Comment by MontyCarloHall
6 months ago
To actually answer your question (beyond the snark/appeal to authority replies you’ve already gotten), there are a couple good reasons:
— You're working in embedded development (but somehow need a full-fledged dynamic string library).
— While it's true that C++ is (almost) a strict superset of C, and “you don’t pay for what you don’t use” is a good rule of thumb, it can be very hard to restrict a team of developers to eschew all that complexity you dearly pay for and treat C++ as “C with classes and the STL.” Without very strict coding standards (and a means of enforcing them), letting a team of developers use C++ is often opening a Pandora's Box of complex, obscure language features. Restricting a project to plain old C heads that off at the pass.
> You're working in embedded development (but somehow need a full-fledged dynamic string library).
The situation isn't all that implausible: e.g., many ESP32-based devices want to work with strings to interface with HTTP servers, and they do have C++ support, but the size limit is small enough that you can easily bump your head into it if you aren't careful.
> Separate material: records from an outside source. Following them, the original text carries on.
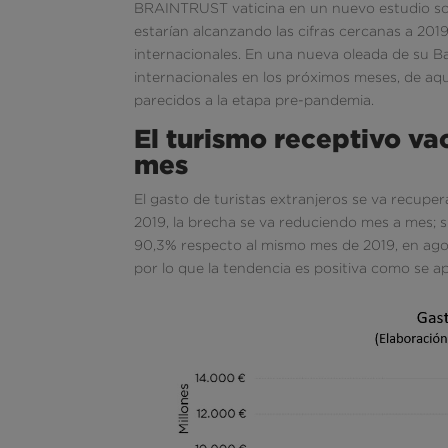
BRAINTRUST vaticina en un nuevo estudio sob
estarían alcanzando las cifras cercanas a 201
internacionales. En una nueva oleada de su B
internacionales en los próximos meses, de aq
parecidos a la etapa pre-pandemia.
El turismo receptivo v
mes
El gasto de turistas extranjeros se va recupe
2019, la brecha se va reduciendo mes a mes; si
90,3% respecto al mismo mes de 2019, en agost
por lo que la tendencia es positiva como se apr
Or anything processing JSON— it's nice to be able to get string views directly into the original payload without having to copy them into fixed size buffers elsewhere.
> and the STL
Even this has a lot of "payment" for what you don't use. Even some C++ libraries forbid it just because of the size of debug symbols.
As soon as you move to "C with classes and the STL" you've now also bought into exceptions, as the STL is not even remotely ergonomic with exceptions disabled.